В некоторых недавно опубликованных философских наблюдениях Паоло Сарпи, [20] номиналиста школы Оккама, [21] можно найти следующие утверждения. Они тем более примечательны, что, оставаясь без каких-либо результатов в мысли Сарпи и будучи неразвитыми в последующей философии, они кажутся не его собственным изобретением, а простым повторением схоластических диктатов. «Мы имеем достоверное знание как о существовании, так и о причине тех вещей, которые мы полностью понимаем, как создавать: о тех, которые мы знаем по опыту, мы знаем существование, но не причину. Мы можем, однако, догадываться о ней и искать просто возможную причину: но из многих найденных возможных мы не можем быть уверены, какая из них истинная. Этот факт можно увидеть в описаниях астрономических теорий, и это было бы также верно в случае человека, который впервые увидел часы. Из различных догадок та, что принадлежит человеку, который знал, как сделать подобные объекты, была бы ближе всего к истине, например, тот, кто понимал конструкцию механизмов, когда видел другой вид машины: но тем не менее он никогда по этой причине [22] не будет знать наверняка. Существует, таким образом, три вида знания: во-первых, знание, как сделать объект: во-вторых, опыт его: и в-третьих, догадки о возможностях». Эта мысль, таким образом, а именно, что объекты познаются их творцом и что Бог знает объекты, потому что Он создает их, по-видимому, была распространена в школах: и это объясняет факт ее появления случайным образом и как очевидной истины в «Quod nihil scitur» (1581) Франческо Санчеса, где объявлено невозможным «perfecte cognoscere quis quae non creavit; nec Deus creare potuisset nec creata regere quae non perfecte precognovisset» [23] (чтобы кто-то познал совершенно вещи, которые он не создал: ни Бог не смог бы создать, ни после создания управлять вещами, которые Он не предвидел совершенно).

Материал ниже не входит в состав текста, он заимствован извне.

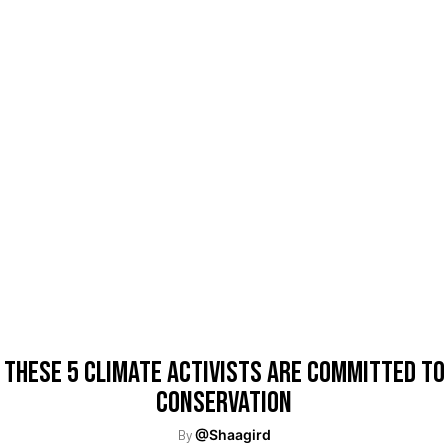
These 5 Climate Activists Are Committed To
Conservation
By
@Shaagird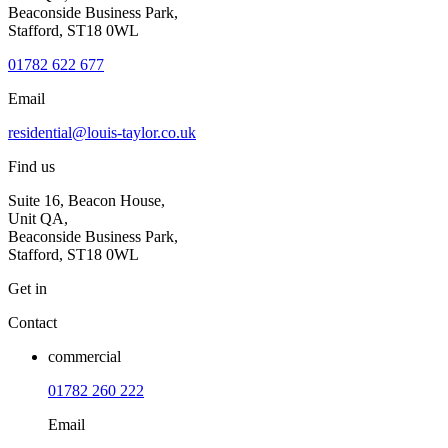
Beaconside Business Park,
Stafford, ST18 0WL
01782 622 677
Email
residential@louis-taylor.co.uk
Find us
Suite 16, Beacon House,
Unit QA,
Beaconside Business Park,
Stafford, ST18 0WL
Get in
Contact
commercial
01782 260 222
Email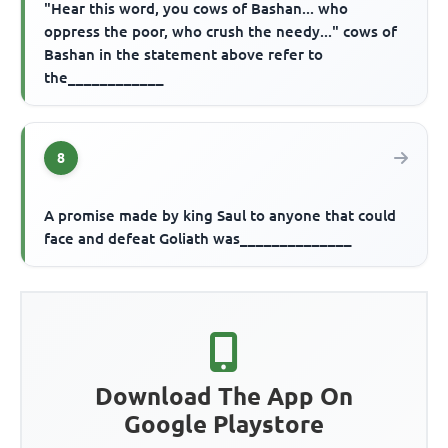
"Hear this word, you cows of Bashan... who
oppress the poor, who crush the needy..." cows of
Bashan in the statement above refer to
the____________
8
A promise made by king Saul to anyone that could
face and defeat Goliath was______________
Download The App On
Google Playstore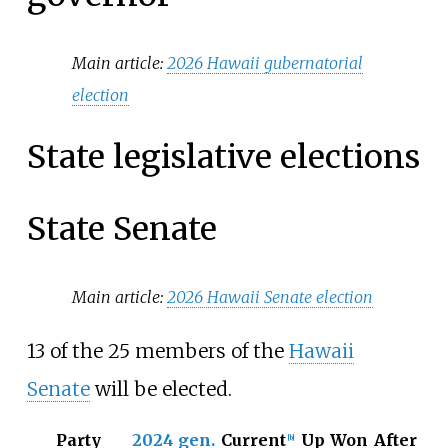
Main article:
2026 Hawaii gubernatorial
election
State legislative elections
State Senate
Main article:
2026 Hawaii Senate election
13 of the 25 members of the
Hawaii
Senate
will be elected.
Party
2024 gen.
Current
Up
Won
After
[
b
]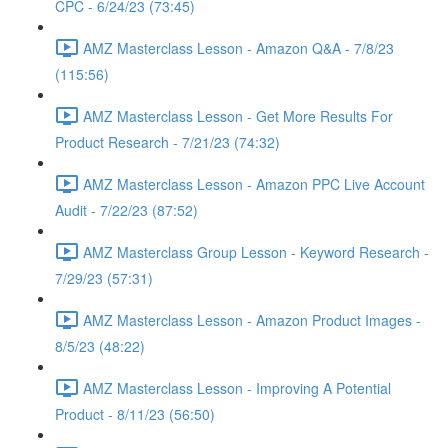
CPC - 6/24/23 (73:45)
AMZ Masterclass Lesson - Amazon Q&A - 7/8/23
(115:56)
AMZ Masterclass Lesson - Get More Results For
Product Research - 7/21/23 (74:32)
AMZ Masterclass Lesson - Amazon PPC Live Account
Audit - 7/22/23 (87:52)
AMZ Masterclass Group Lesson - Keyword Research -
7/29/23 (57:31)
AMZ Masterclass Lesson - Amazon Product Images -
8/5/23 (48:22)
AMZ Masterclass Lesson - Improving A Potential
Product - 8/11/23 (56:50)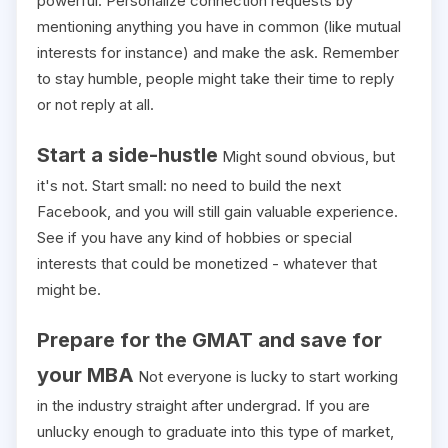
powerful. Personalize connection requests by
mentioning anything you have in common (like mutual
interests for instance) and make the ask. Remember
to stay humble, people might take their time to reply
or not reply at all.
Start a side-hustle
Might sound obvious, but
it's not. Start small: no need to build the next
Facebook, and you will still gain valuable experience.
See if you have any kind of hobbies or special
interests that could be monetized - whatever that
might be.
Prepare for the GMAT and save for
your MBA
Not everyone is lucky to start working
in the industry straight after undergrad. If you are
unlucky enough to graduate into this type of market,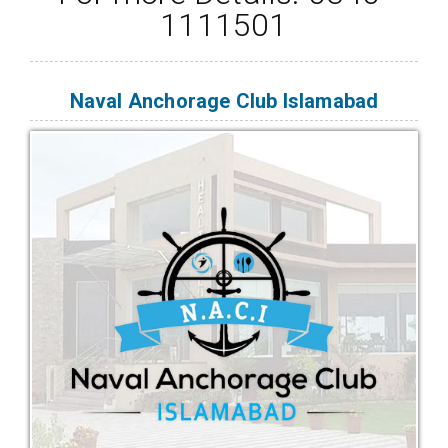
1111501
Naval Anchorage Club Islamabad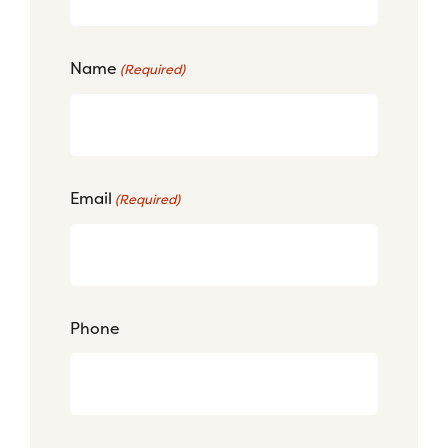
Name
(Required)
Email
(Required)
Phone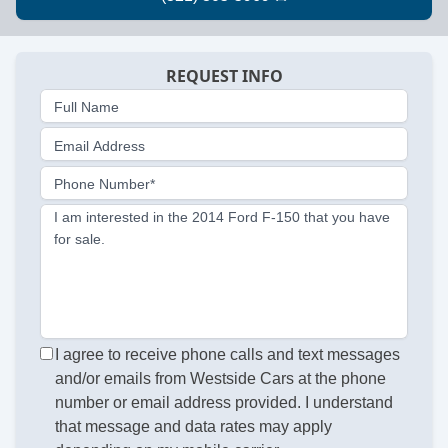
REQUEST INFO
Full Name
Email Address
Phone Number*
I am interested in the 2014 Ford F-150 that you have
for sale.
I agree to receive phone calls and text messages
and/or emails from Westside Cars at the phone
number or email address provided. I understand
that message and data rates may apply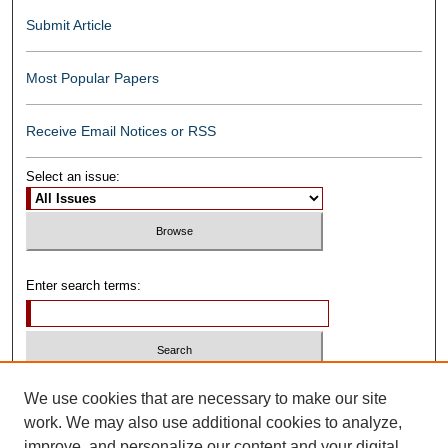
Submit Article
Most Popular Papers
Receive Email Notices or RSS
Select an issue:
Enter search terms:
Select context to search:
We use cookies that are necessary to make our site
work. We may also use additional cookies to analyze,
improve, and personalize our content and your digital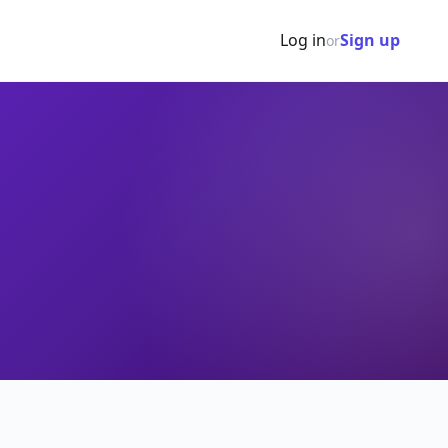
Log in
Sign up
or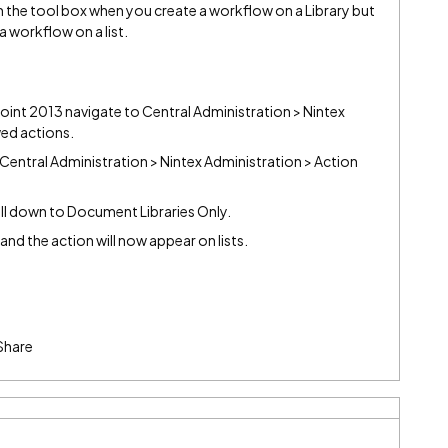
n the tool box when you create a workflow on a Library but
a workflow on a list.
ePoint 2013 navigate to Central Administration > Nintex
ed actions.
Central Administration > Nintex Administration > Action
oll down to Document Libraries Only.
" and the action will now appear on lists.
Share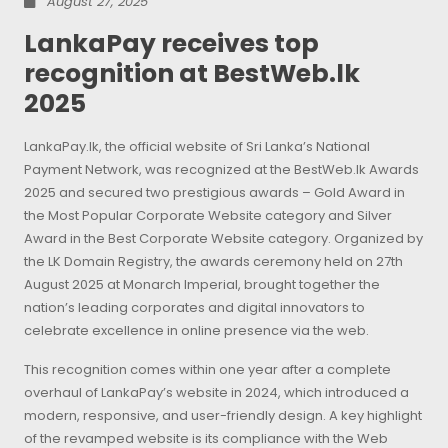
August 27, 2025
LankaPay receives top
recognition at BestWeb.lk
2025
LankaPay.lk, the official website of Sri Lanka’s National
Payment Network, was recognized at the BestWeb.lk Awards
2025 and secured two prestigious awards – Gold Award in
the Most Popular Corporate Website category and Silver
Award in the Best Corporate Website category. Organized by
the LK Domain Registry, the awards ceremony held on 27th
August 2025 at Monarch Imperial, brought together the
nation’s leading corporates and digital innovators to
celebrate excellence in online presence via the web.
This recognition comes within one year after a complete
overhaul of LankaPay’s website in 2024, which introduced a
modern, responsive, and user-friendly design. A key highlight
of the revamped website is its compliance with the Web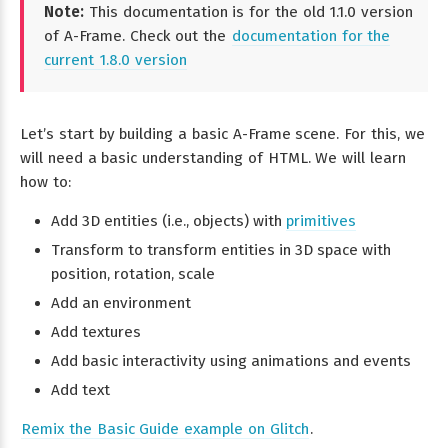
Note:
This documentation is for the old 1.1.0 version
of A-Frame. Check out the
documentation for the
current 1.8.0 version
Let’s start by building a basic A-Frame scene. For this, we
will need a basic understanding of HTML. We will learn
how to:
Add 3D entities (i.e., objects) with
primitives
Transform to transform entities in 3D space with
position, rotation, scale
Add an environment
Add textures
Add basic interactivity using animations and events
Add text
Remix the Basic Guide example on Glitch
.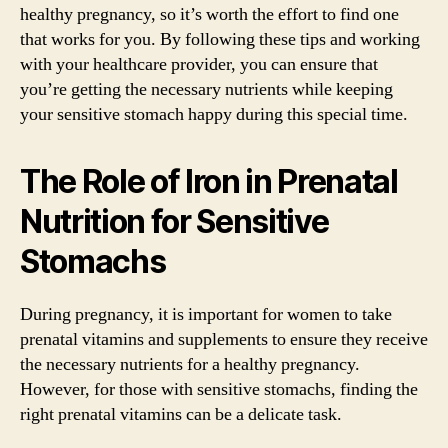
healthy pregnancy, so it’s worth the effort to find one
that works for you. By following these tips and working
with your healthcare provider, you can ensure that
you’re getting the necessary nutrients while keeping
your sensitive stomach happy during this special time.
The Role of Iron in Prenatal
Nutrition for Sensitive
Stomachs
During pregnancy, it is important for women to take
prenatal vitamins and supplements to ensure they receive
the necessary nutrients for a healthy pregnancy.
However, for those with sensitive stomachs, finding the
right prenatal vitamins can be a delicate task.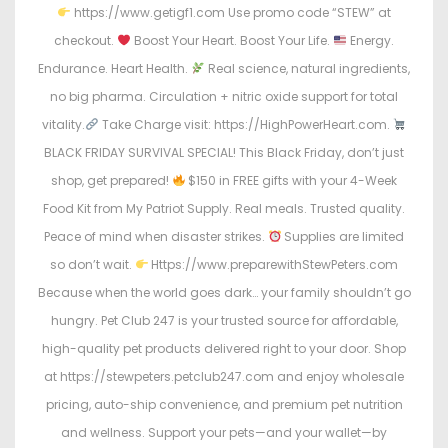
https://www.getigf1.com Use promo code “STEW” at
checkout.
Boost Your Heart. Boost Your Life.
Energy.
Endurance. Heart Health.
Real science, natural ingredients,
no big pharma. Circulation + nitric oxide support for total
vitality.
Take Charge visit: https://HighPowerHeart.com.
BLACK FRIDAY SURVIVAL SPECIAL! This Black Friday, don’t just
shop, get prepared!
$150 in FREE gifts with your 4-Week
Food Kit from My Patriot Supply. Real meals. Trusted quality.
Peace of mind when disaster strikes.
Supplies are limited
so don’t wait.
Https://www.preparewithStewPeters.com
Because when the world goes dark… your family shouldn’t go
hungry. Pet Club 247 is your trusted source for affordable,
high-quality pet products delivered right to your door. Shop
at https://stewpeters.petclub247.com and enjoy wholesale
pricing, auto-ship convenience, and premium pet nutrition
and wellness. Support your pets—and your wallet—by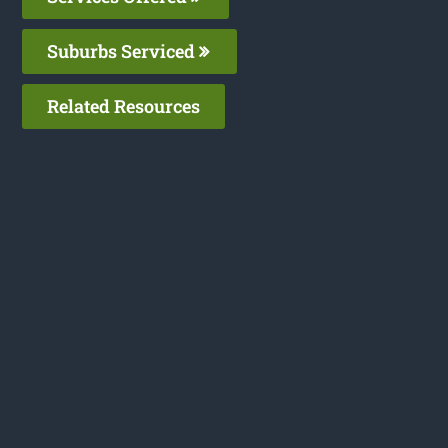
Suburbs Serviced
Related Resources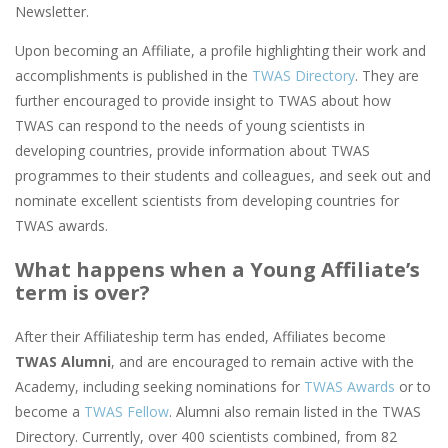
Newsletter.
Upon becoming an Affiliate, a profile highlighting their work and
accomplishments is published in the
TWAS Directory
. They are
further encouraged to provide insight to TWAS about how
TWAS can respond to the needs of young scientists in
developing countries, provide information about TWAS
programmes to their students and colleagues, and seek out and
nominate excellent scientists from developing countries for
TWAS awards.
What happens when a Young Affiliate’s
term is over?
After their Affiliateship term has ended, Affiliates become
TWAS Alumni
, and are encouraged to remain active with the
Academy, including seeking nominations for
TWAS Awards
or to
become a
TWAS Fellow
. Alumni also remain listed in the TWAS
Directory. Currently, over 400 scientists combined, from 82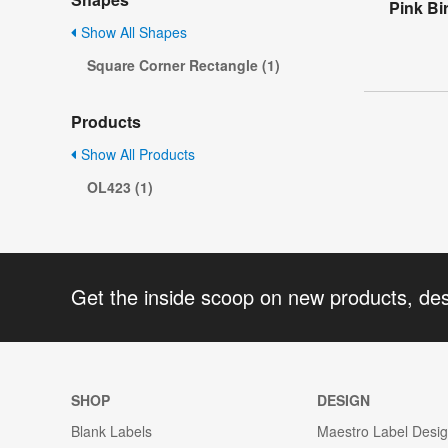
Pink Bi
Show All Shapes
Square Corner Rectangle (1)
Products
Show All Products
OL423 (1)
Get the inside scoop on new products, de
SHOP
DESIGN
Blank Labels
Maestro Label Desi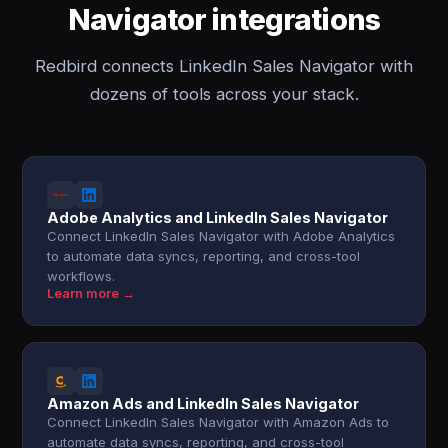
Navigator integrations
Redbird connects LinkedIn Sales Navigator with
dozens of tools across your stack.
Adobe Analytics and LinkedIn Sales Navigator
Connect LinkedIn Sales Navigator with Adobe Analytics
to automate data syncs, reporting, and cross-tool
workflows.
Learn more →
Amazon Ads and LinkedIn Sales Navigator
Connect LinkedIn Sales Navigator with Amazon Ads to
automate data syncs, reporting, and cross-tool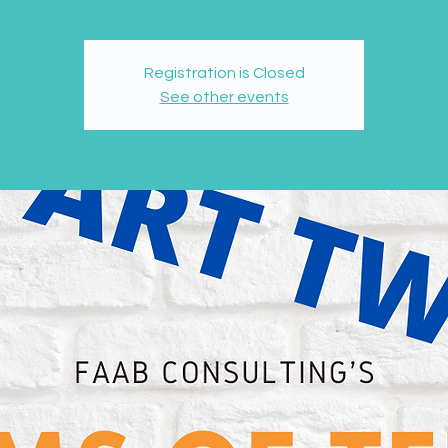
Registration is Closed
See other events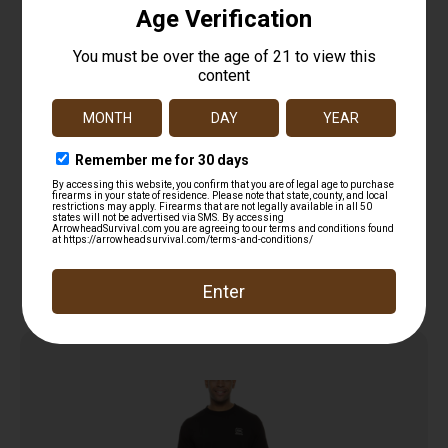
TAC22 Double Dry T-Shirt
$
12.99
Read more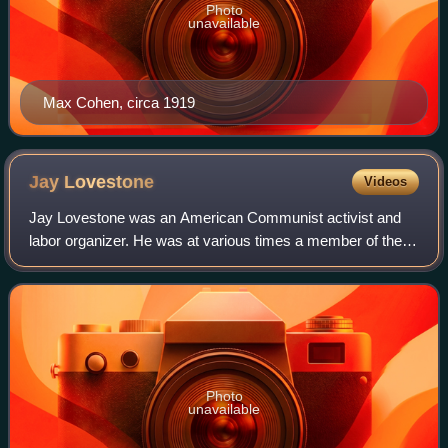
Photo
unavailable
Max Cohen, circa 1919
Jay
Lovestone
Videos
Jay Lovestone was an American Communist activist and
labor organizer. He was at various times a member of the
Socialist Party of America, a leader of the Communist Party
USA, leader of a small opposit
Photo
unavailable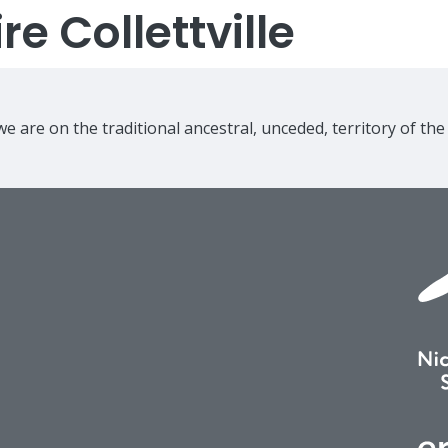
e Collettville
e are on the traditional ancestral, unceded, territory of th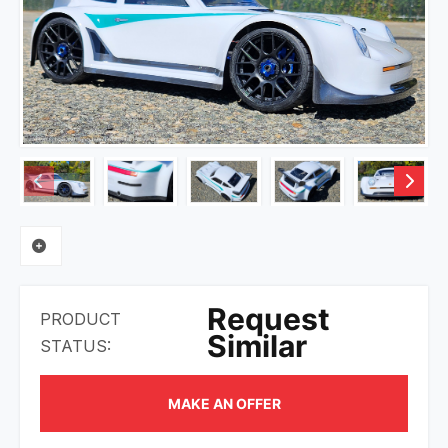
Request
PRODUCT
Similar
STATUS:
MAKE AN OFFER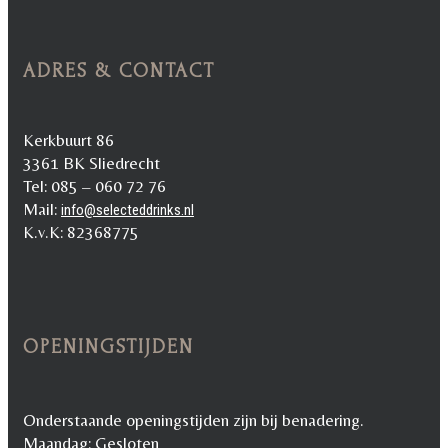
ADRES & CONTACT
Kerkbuurt 86
3361 BK Sliedrecht
Tel: 085 – 060 72 76
Mail:
info@selecteddrinks.nl
K.v.K: 82368775
OPENINGSTIJDEN
Onderstaande openingstijden zijn bij benadering.
Maandag: Gesloten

Но нужно ли нам продолжать искать ее в виде случайного замечания или изолированного положения, лишенного философской связи, в трудах философов или лекционных залах школ? Разве она не была просто частью общей мысли, которая ежедневно провозглашает, что человек, сделавший вещь, знает ее лучше, чем тот, кто ее не делал? Вероятно, немного внимания обнаружило бы ее во многих и несхожих трактатах; и что касается меня, читая на днях «Хронику» Оттона Фрейзингского, я наткнулся на нее во введении к третьей книге, где хронист, пишущий, как известно, под влиянием «О граде Божьем» святого Августина, останавливается перед возражением, что замыслы Бога в истории непостижимы, и излагает следующие размышления: «Что же нам тогда делать? Если мы не можем понять, должны ли мы хранить молчание? Тогда кто ответит тем, кто льстит, отразит тех, кто нападает, и разумом и силой своих слов опровергнет тех, кто хотел бы разрушить веру, которая в нас? Итак, мы не можем понять тайные советы Бога, и все же мы часто вынуждены давать разумный отчет об этих вещах. Что? Будем ли мы рассуждать о вещах, которых не понимаем? Мы можем приводить доводы, но человеческие доводы, когда мы еще не можем понять божественные доводы. И так случается, что когда мы говорим о теологических материях, не имея для них правильных слов, мы, будучи людьми, используем свои собственные слова; и говоря о столь великом Боге на человеческом языке, мы используем наши слова тем смелее, «quo ipsum figmentum nostrum cognoscere non dubitamus», потому что мы никогда не сомневаемся, что знаем вещь, которую сами сформировали: «quis enim melius cognoscit quam qui creavit?» ибо кто знает вещь лучше, чем тот, кто ее создал?» [24] Логика аббата Фрейзингского в этом пункте может показаться немного софистической: но факт остается фактом, что он ссылается на общее мнение, что знает вещи тот, кто их сделал.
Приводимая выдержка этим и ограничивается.